Taylor Ho Bynum (corn, flis, dir)
Abraham Gomez-Delgado (per. voz, dir)
Jen Shyu (voz, erhu)
Mark Taylor (tro, mellophone)
Reut Regev (trb, flis)
Matt Bauder (st, sa, cl)


Michael Attias (sb)
Pete Fitzpatrick (g-el)
Alvaro Benevides (b-el)
Keith Witty (ctb)
Tomas Fujiwara (bat)

 


 

Um dia no fim de Julho de 1982 tomei o comboio para uma viagem de seis horas para Caminha e decidi-me a acampar sozinho no meio da imensidão de jovens que era o Vilar de Mouros. O rock já não me interessava muito, mas a Sun Ra Arkestra, sim.

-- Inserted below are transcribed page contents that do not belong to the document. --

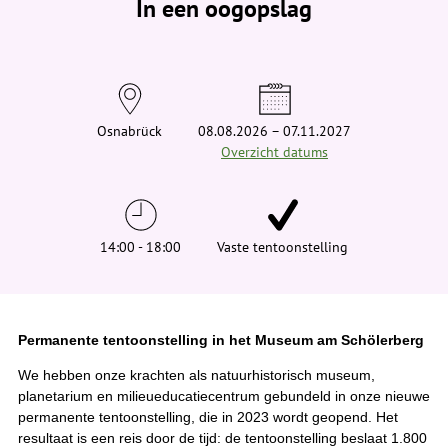
In een oogopslag
v
i
n
d
t
j
e
h
i
Osnabrück
08.08.2026 – 07.11.2027
e
Overzicht datums
r
:
14:00 - 18:00
Vaste tentoonstelling
Permanente tentoonstelling in het Museum am Schölerberg
We hebben onze krachten als natuurhistorisch museum,
planetarium en milieueducatiecentrum gebundeld in onze nieuwe
permanente tentoonstelling, die in 2023 wordt geopend. Het
resultaat is een reis door de tijd: de tentoonstelling beslaat 1.800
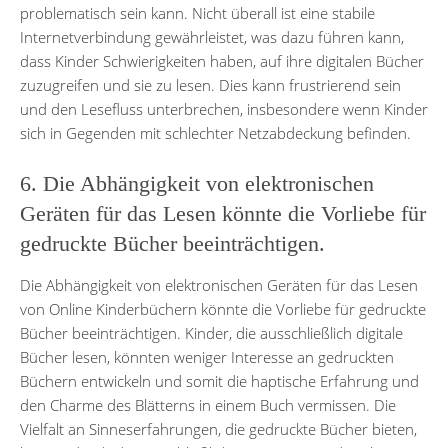
problematisch sein kann. Nicht überall ist eine stabile
Internetverbindung gewährleistet, was dazu führen kann,
dass Kinder Schwierigkeiten haben, auf ihre digitalen Bücher
zuzugreifen und sie zu lesen. Dies kann frustrierend sein
und den Lesefluss unterbrechen, insbesondere wenn Kinder
sich in Gegenden mit schlechter Netzabdeckung befinden.
6. Die Abhängigkeit von elektronischen
Geräten für das Lesen könnte die Vorliebe für
gedruckte Bücher beeinträchtigen.
Die Abhängigkeit von elektronischen Geräten für das Lesen
von Online Kinderbüchern könnte die Vorliebe für gedruckte
Bücher beeinträchtigen. Kinder, die ausschließlich digitale
Bücher lesen, könnten weniger Interesse an gedruckten
Büchern entwickeln und somit die haptische Erfahrung und
den Charme des Blätterns in einem Buch vermissen. Die
Vielfalt an Sinneserfahrungen, die gedruckte Bücher bieten,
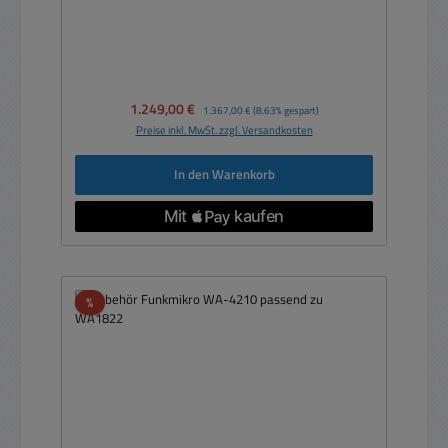
Verkaufspreis:
1.249,00 €
Regulärer Preis:
1.367,00 €
(8.63% gespart)
Preise inkl. MwSt. zzgl. Versandkosten
In den Warenkorb
Rabatt
%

Três ou quatro dias depois assisti a um concerto absolutamente memorável e ele foi também um dia de aprendizagem: eu estava preparado para assistir a um concerto de free jazz radical, mas o que eu pude observar – por detrás do fogo de artifício esotérico – foi um modelo de organização absolutamente ellingtoniano que não esqueci. Não tão eloquente, mas ainda assim excelente, e de novo pela mão de Rui Neves, foi o concerto que Sun Ra levou ao Jazz em Agosto de 1985 (devido ao enorme sucesso, a Gulbenkian repetiria o espectáculo dois dias depois), mas o que o público pôde ver foi um mesmo conceito de organização: a ordem dentro do caos.
Sun Ra era um provocador e um experimentalista «positivo». Quero eu dizer na redundância forçada que ele não experimentava para experimentar mas, ao contrário dos experimentalistas que têm a experiência como objectivo, ele tinha um objectivo outro, e integrava a experimentação na sua música. Confundir o génio musical de Sun Ra com «a arte de ranger portas» como eu já vi escrito, é uma imbecilidade; é tratar Sun Ra como um taralhoco, confundir a árvore com a floresta; é confundir a provocação e a encenação kitsch com que Sun Ra mascarava a música com a própria música.
Mas vão longos os prolegómenos.
O Positive Catastrophe de Taylor Ho Bynum e Abraham Gomez-Delgado é uma das melhores homenagem que conheço ao génio de Sun Ra, e a meu ver em especial pela forma inteligente como os dois músicos entenderam o que era a essência da música de Sun Ra, para além do espectáculo, para além da provocação e do radicalismo; no modelo de organização superior. Dir-se-á acertadamente que Sun Ra é apenas o ponto de partida, e que por ali passam também Charlie Mingus ou a orquestra latina de Dizzy Gillespie. Precisamente. Mas não eram Mingus e Gillespie (os líderes de orquestra), dois ellingtonianos? Creio que esta Positive Catastrophe em nada nada ficará a dever à Mingus Dinasty, mas afinal o que sobrevale ali é o espírito de Sun Ra, tornado óbvio até pela lengalenga esotérica de Jen Shyu e presente no humor que percorre todo o disco. E a única pecha de Garabatos será mesmo a excessiva colagem às formas artificiais do Deus Sol.
Os dois músicos co-lideram e alternam na autoria das composições, mas inda assim este resulta um disco bastante equilibrado e consistente. Música impetuosa, generosa e gozadíssima que eu gostaria de ver tocada em palco. Afinal é no palco que se separam as águas entre os verdadeiros músicos de Jazz e os mistificadores. É no palco que as pautas voam e onde o espírito resplandecente de Sun Ra gosta de regressar de vez em quando (e venham também os bailarinos, as lantejoulas e os neons).